A vocational counselor is someone who helps people find appropriate jobs to suit their individual barriers and needs. A counselor helps people find ways to maximize their independence through training programs and outreach services. Being bilingual will give veterans a hiring preference in this role and basic knowledge of computer programs like Microsoft Word is required. While helping others, veterans with service connected disabilities might find this job uplifting. A bachelor's degree is also required.
Careers with the Department of Veterans Affairs
The Department of Veterans Affairs also helps disabled veterans gain employment in careers that require certification and not advanced medical degrees. While the annual salary may be lower with a certified position, people with disabilities are still able to perform the usual office duties and enjoy a decent pay.
Medical Records Technicians
Working in medical offices, medical records technicians are tasked with organizing and purging patient medical records in an electronic medical record system. Disabled veterans should be able to ensure patient data is accurate and up to date through the use of spreadsheets and Microsoft Word programs. This job may require an associate’s degree and a knowledge of medical terminology but it is one of the best jobs for disabled veterans as there is a low mobility requirement.
Certified Registered Respiratory Therapist
Veterans who are mobile enough to move around a hospital environment are capable to perform the duties of a certified registered respiratory therapist. A respiratory therapist aids patients who have trouble breathing and suffer from conditions like asthma or chronic respiratory disease. Advanced certifications are needed to work in fields that provide neonatal care in high intensity departments. This field requires an associate’s degree and has plenty of space to grow with experience. Applicants must be currently registered with the state in which they wish to practice.
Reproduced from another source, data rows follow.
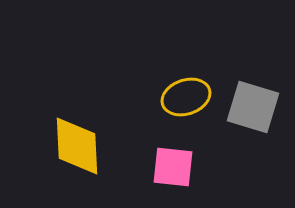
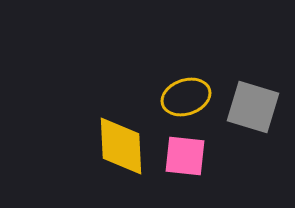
yellow diamond: moved 44 px right
pink square: moved 12 px right, 11 px up
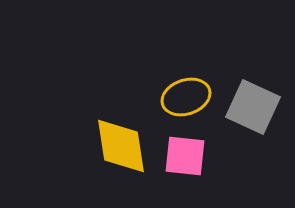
gray square: rotated 8 degrees clockwise
yellow diamond: rotated 6 degrees counterclockwise
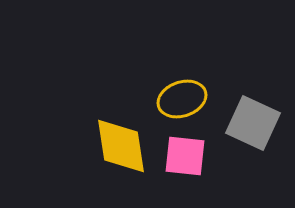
yellow ellipse: moved 4 px left, 2 px down
gray square: moved 16 px down
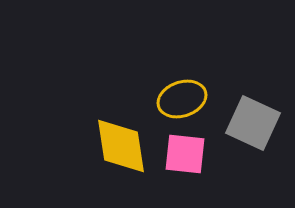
pink square: moved 2 px up
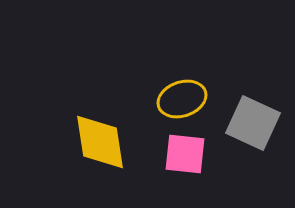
yellow diamond: moved 21 px left, 4 px up
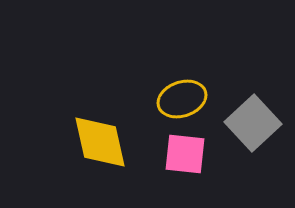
gray square: rotated 22 degrees clockwise
yellow diamond: rotated 4 degrees counterclockwise
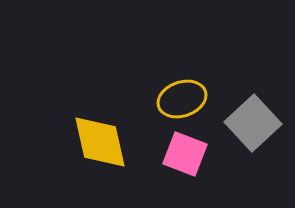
pink square: rotated 15 degrees clockwise
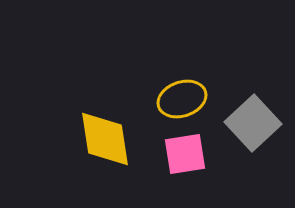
yellow diamond: moved 5 px right, 3 px up; rotated 4 degrees clockwise
pink square: rotated 30 degrees counterclockwise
Federal Government Services and Job Training
Some of the best jobs for disabled veterans are federal jobs. An advantage is given to certain veteran applicants over non-veterans in the US government known as veteran's preference. Disabled veterans who were discharged under honorable conditions are given the most points in their job application over others claiming veterans preference.
Also, veterans can get compensated by the federal government for having disabilities that were a result of serving, known as service connected disabilities. These veterans are allowed this compensation only if they are separated or discharged from the military with conditions other than a dishonorable discharge. The Department of Veterans Affairs is in charge of allocating monthly service connected disability payments based on the degree of the disability and number of eligible dependents the service member may have.
There is also valuable education and career counseling services available to disabled veterans who need it most, known as vocational rehabilitation and employment. The Department of Veterans Affairs provides this personalized counseling service and support to get veterans’ career paths on the right track. A veteran can seek job training or help finding the best jobs for disabled veterans through vocational rehabilitation.
It is simple to apply on the VA website and get started on a successful transition to working as a civilian. For service members who are severely disabled, this is a key use of their VA benefits to ensure ongoing support. The federal government also encourages veterans who are small business owners or want to start their own small business to register for help.